Autor: Camilo José Cela
Tradução: Tomaz Ribas
Edição: 1990
Páginas: 76
“Não um modelo para imitar mas para ouvir; um modelo perante o qual apenas se pode dizer: – Vês o que faz? Pois faz o contrário do que devia.”
O quanto as condições do ambiente em que você vive interferem diretamente naquilo que você faz? Esta parece ser a principal pergunta que muitos escritores tentam desvendar. Um dos períodos mais profícuos na investigação desta relação foi o naturalismo cujo objetivo, pelo menos um deles, era, de alguma maneira, escavar nas condições sociais dos sujeitos o resultado direto de suas práticas. No século XX, estas perspectivas se atualizaram, retirando um pouco do caráter determinista, ganhando novos contornos mais contemporâneos, tendo como um dos seus mais célebres representantes o autor Camilo José Cela, prêmio Nobel de 1989.
A Família de Pascual Duarte, de Camilo José Cela, conta a história de um pobre camponês da região de La Coruña que, a partir do horizonte curto de suas perspectivas de vida e, apesar da boa índole e da retidão de caráter, se vê tendo de lidar com seus rompantes de violência e atos intempestivos. A obra, lançada no mesmo ano de O Estrangeiro, de Camus, 1942, deixa-nos sensações de espantos similares ao livro do autor argelino, principalmente naquilo que poderíamos chamar de uma perda de bordas e limites nos gestos descontrolados de suas figuras. O livro é, na verdade, o relato de Pascual Duarte, em carta, poucos dias antes de sua morte, na tentativa de revelar (a si mesmo? A quem?) os possíveis motivos que teriam levado ele a cometer seus atos mais vis e criminosos, alguns deles que atualizam, inclusive, o destino das tragédias gregas como Édipo, Antígona ou Prometeu.
“Vou continuar a minha narrativa; é triste bem o sei, mas muito mais triste, porém, me parecem estas filosofias para as quais meu coração não é feito: o meu coração, esta máquina que fabrica sangue que qualquer punhalada faz derramar.”
O interessante desta perspectiva é a exploração, de um lado, de uma via quase existencialista, de uma vida que é sentida internamente como livre, mas que se vê entranhada dos ímpetos mais secretos da natureza humana e, de outro, através de uma total incapacidade de se escapar do destino. É que se Pacual parece ter total posse de sua vida, inclusive de seus atos, o que se vê, na prática, é que não sabe, não percebe e não consegue conceber muito bem como é levado até eles, qual seu gatilho que lhe foge ao contrário. A ideia de que uma mola propulsora lhe empurra até aos abismos do seu destino fazem o com que suas escolhas estejam limitadas quase que por uma cegueira, tal como o sol nos olhos de Mersault, de Camus. Assim, a ideia de morte que percorre sua trajetória, principalmente da perda de seus dois filhos, um ainda na barriga da mãe e o outro, Pascualzinho, antes de completar um ano, vai compondo uma estrutura que coloca Pascual face a face com caminhos cada vez mais estreitos, com perspectivas de futuros cada vez mais inescapáveis e, ainda assim, tal como Édipo diante de sua profecia, ir de sempre um passo mais próximo de seus maiores fantasmas.

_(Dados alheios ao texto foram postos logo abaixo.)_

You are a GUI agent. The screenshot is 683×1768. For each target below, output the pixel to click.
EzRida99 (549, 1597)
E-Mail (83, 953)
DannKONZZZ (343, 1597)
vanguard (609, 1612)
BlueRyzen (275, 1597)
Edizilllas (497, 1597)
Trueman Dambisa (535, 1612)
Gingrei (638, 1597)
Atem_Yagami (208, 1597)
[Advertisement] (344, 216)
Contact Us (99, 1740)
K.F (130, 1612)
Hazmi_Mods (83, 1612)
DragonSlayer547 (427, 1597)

“O sangue parece ser o adubo da tua vida…”
É particularmente curioso pensar neste desdobramento do naturalismo tradicional na Espanha, com a criação do que se cunhou chamar de “tremendismo” a partir justamente desta obra. Estamos diante, então, de um novo movimento que se fortalece, ainda mais o naturalismo do século XIX pro XX, com uma linguagem cada vez mais crua e uma descrição brutal dos fatos, trazendo a natureza humana e o destino para a ponta da discussão, sem deixar de levar em conta as questões socioculturais e políticas que envolvem os indivíduos. Assim, entre destino e escolha, o caminho parece ser muito mais complexo: a vida, no fim das contas, é uma trama que não conseguimos capturar e, por isso, quase sempre somos tragados e empurrados por ela. Temos escolhas, temos esperanças, mas não sabemos até onde elas podem nos levar.